なお、これまで説明した構成は一例であり、適宜変更されてもよい。例えば、グリッパ爪60の個数は、二つでもよいし、四つ以上でもよい。また、グリッパ爪60の形状も適宜変更されてもよい。また、本例では、ピストンロッド18とネジ軸22とを別部材としているが、両者は一体化されてもよい。すなわち、ピストンロッド18の末端に、ネジ軸22として機能する雄ネジを形成してもよい。ただし、この場合、専用のピストンロッド18を製作する必要がある。したがって、汎用的なエアシリンダ12を使用する場合には、ピストンロッド18とネジ軸22とを別部材とすればよい。かかる構成とすれば、目的に応じてチューブ径の異なるエアシリンダ12に交換することも容易となり、グリッパ装置10の把持力を容易に変更できる。また、ナット24およびピニオンギヤ42も別部材で構成する必要はなく、ナット24の外周面にピニオンギヤ42として機能する歯を形成してもよい。

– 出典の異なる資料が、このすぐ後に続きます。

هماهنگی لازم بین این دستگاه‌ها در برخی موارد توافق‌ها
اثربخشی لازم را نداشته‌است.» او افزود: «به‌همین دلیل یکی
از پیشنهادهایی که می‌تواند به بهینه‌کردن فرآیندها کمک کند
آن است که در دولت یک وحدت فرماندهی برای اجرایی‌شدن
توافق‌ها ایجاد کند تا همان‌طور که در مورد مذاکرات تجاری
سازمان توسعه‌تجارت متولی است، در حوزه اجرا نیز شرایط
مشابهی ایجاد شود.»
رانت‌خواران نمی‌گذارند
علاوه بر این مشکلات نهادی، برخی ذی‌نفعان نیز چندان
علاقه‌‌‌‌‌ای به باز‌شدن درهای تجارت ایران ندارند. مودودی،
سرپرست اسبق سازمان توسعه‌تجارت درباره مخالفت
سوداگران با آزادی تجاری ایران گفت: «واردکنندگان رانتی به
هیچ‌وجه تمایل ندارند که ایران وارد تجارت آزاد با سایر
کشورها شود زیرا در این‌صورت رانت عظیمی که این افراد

10 グリッパ装置、12 エアシリンダ、14 シリンダチューブ、16 ピストン、18 ピストンロッド、20 回転出力機構、22 ネジ軸、24 ナット、26 回り止め、28 ケース、40 直進出力機構、42 ピニオンギヤ、44 連結ボルト、46 ベアリング、48 ラックギヤ、52 保護カバー、54 ガイド穴、60 グリッパ爪、62 直動部、70 連結部、72 係止溝、100 ロボット、110 ワーク。
Claims (3)
- 直進進退するピストンロッドを有するエアシリンダと、
前記ピストンロッドに固着されたネジ軸と、前記ネジ軸に螺合されたナットと、を有し、前記ピストンロッドの直進運動を回転運動に変換する回転出力機構と、
互いに同期して進退する複数の直動部であって、それぞれにグリッパ爪が連結された複数の直動部と、
前記回転出力機構から出力された回転運動を直進運動に変換して複数の前記直動部に伝達する直進出力機構であって、前記ナットと同期して回転するピニオンギヤと、前記ピニオンギヤと噛み合うラックギヤと、を有する直進出力機構と、
を備え、前記ナットは、前記ピニオンギヤの内径側に配されており、
前記ピストンロッドの直進ストロークより、前記直動部の直進ストロークのほうが大きい、
ことを特徴とするグリッパ装置。 - 請求項1に記載のグリッパ装置であって、
前記ピニオンギヤのモジュールをm、前記ピニオンギヤの歯数をz、前記ネジ軸のリードをRとした場合、(π・m・z/R)>1を満たす、ことを特徴とする、グリッパ装置。 - 請求項1または2に記載のグリッパ装置であって、
前記ピストンロッドの軸方向と、前記ネジ軸の軸方向と、前記ナットの軸方向と、前記ピニオンギヤの回転軸方向は、平行であり、
前記ピストンロッドの軸方向は、複数の前記直動部の直進方向と直交しており、
前記ピストンロッドの軸方向範囲は、前記ネジ軸の軸方向範囲の少なくとも一部と重複しており、
前記ネジ軸の軸方向範囲は、前記ピニオンギヤの軸方向範囲の少なくとも一部と重複している、
ことを特徴とする、グリッパ装置。